I believe the myth came from the early days of the RISC fad, where CPUs were designed specifically so that compilers could easily generate code for them and make human-coded Asm "obsolete"; although to me this appears to be more of a "take all the advantage away from humans, making it just as hard for them to optimise the code as the compiler"... I have only a little experience with writing Asm for MIPS and ARM, but even from that I can see they do not have anywhere near the sort of "room for optimisation" that x86 provides.

Another myth that probably needs to die now is "microcoded instructions are slow"; in a recent article on HN about using the old BCD instructions which were commonly thought to be much slower than an equivalent sequence of simpler instructions (https://news.ycombinator.com/item?id=8477254 ), I did a quick benchmark and found they were basically the same speed, but much shorter. The one caveat is that currently these complex instructions can only be decoded by one of the decoders, so having too many of them close together can slow things down if the other decoders can't find a simpler non-dependent instruction to decode; but using them sparingly could be good for making code smaller (and thus consume less cache) without any speed penalty, or possibly increase speed overall due to reduced cache misses.

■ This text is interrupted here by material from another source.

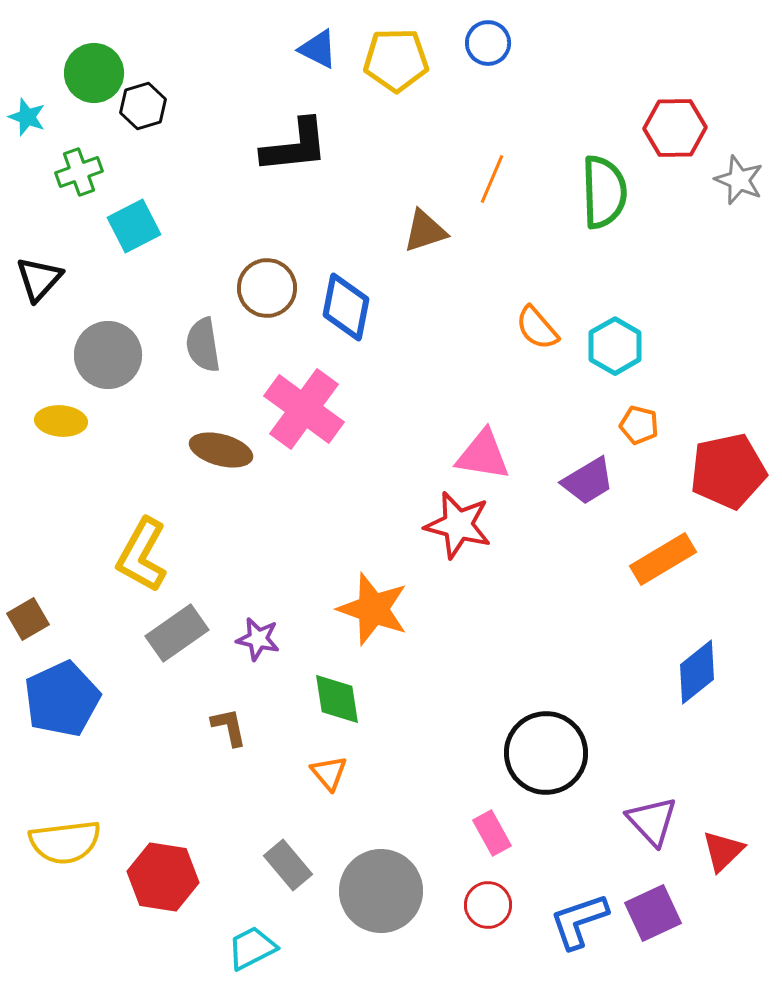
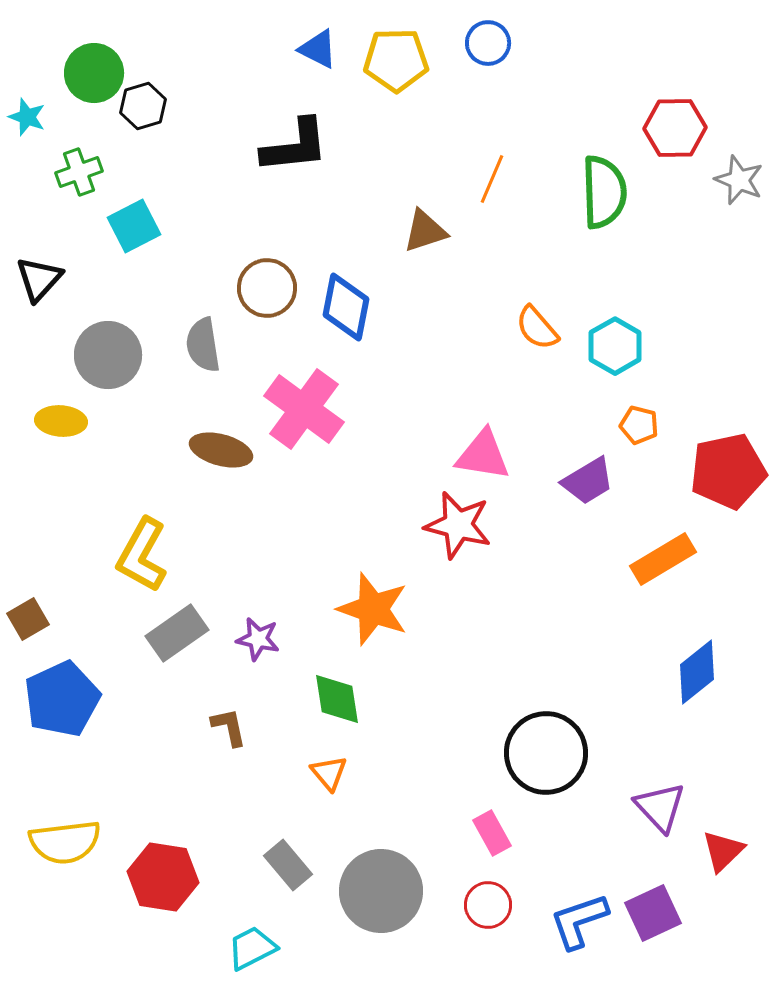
purple triangle at (652, 821): moved 8 px right, 14 px up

yohanatan · on Oct 25, 2014

> Saying that you cannot hand code better than the compiler for a non-Pentium CPU nowadays sounds similar to saying that if you use too many set bits in your data then the punch cards will warp and tear apart from too many holes.

If one prefers a style with more set bits than not, looks like there could easily be a physical switch on the machine to inform it to globally flip the bits.

sharpneli · on Oct 25, 2014

"Well, at least in clang (3.4). Gcc (4.8.2) is too smart to fall for this separate destination thing and “optimizes” the code back to something like our original version."

This resonated quite heavily with me. I've spent rather large amount of time figuring out how to trick various compilers. This is especially critical in cases where there is no inline assembly, such as shaders. It's really sad how in some cases you can 'optimize' code by hiding information. In what sane world code runs faster if you make something not a compile time constant as an example?

I really wish that every compiler would have "Shut up! I know what I'm doing!" mode where it would basically do what you say as close as possible. 1:1 mapping on registers to certain variables and the few temp regs required for evaluating expressions.

This is not needed often but it's absolutely mandatory for going from 40-50% of theoretical speed to >90%. And in games and other soft real time applications this can spell the difference between 30 and 60 fps.

daniel-cussen · on Oct 26, 2014

> I really wish that every compiler would have "Shut up! I know what I'm doing!" mode where it would basically do what you say as close as possible. 1:1 mapping on registers to certain variables and the few temp regs required for evaluating expressions.

Seconded. When I'm testing out algorithms the compiler hasn't seen before, it takes too much work that amounts to telling the compiler "STFU and do as I say."

stephencanon · on Oct 26, 2014

That mode is called "assembly". I use it all the time.

nkurz · on Oct 26, 2014

It's a very useful mode, but assuming you don't write the entire program in assembly, what's the best way you've found to integrate the assembly with the non-assembly code? Is there any Windows/Mac/Linux portable and self-contained way of doing it short of writing assembly functions in separate files and distributing NASM along with the source? Does even that work?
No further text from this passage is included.